◆ **TASK DIRECTIONS**
For each line of the data that includes the word "Diego", copy the line.
──────────────────────────────
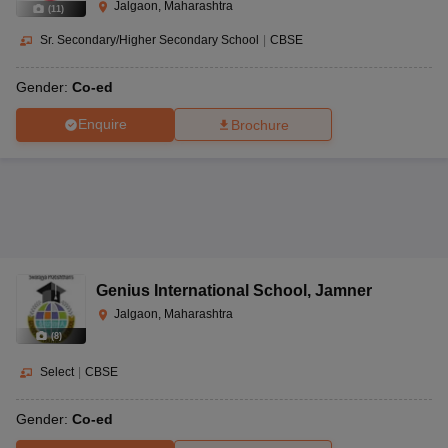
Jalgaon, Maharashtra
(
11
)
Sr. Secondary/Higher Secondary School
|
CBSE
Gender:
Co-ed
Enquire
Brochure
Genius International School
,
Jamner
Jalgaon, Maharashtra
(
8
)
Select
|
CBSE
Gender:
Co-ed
──────────────────────────────
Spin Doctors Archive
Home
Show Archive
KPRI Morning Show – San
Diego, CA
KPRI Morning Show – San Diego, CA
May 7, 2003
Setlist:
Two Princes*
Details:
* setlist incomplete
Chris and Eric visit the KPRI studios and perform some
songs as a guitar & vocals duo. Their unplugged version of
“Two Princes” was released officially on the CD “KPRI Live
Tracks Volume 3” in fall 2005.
──────────────────────────────
◆ **WORKED SOLUTION**
Diego, CA
KPRI Morning Show – San Diego, CA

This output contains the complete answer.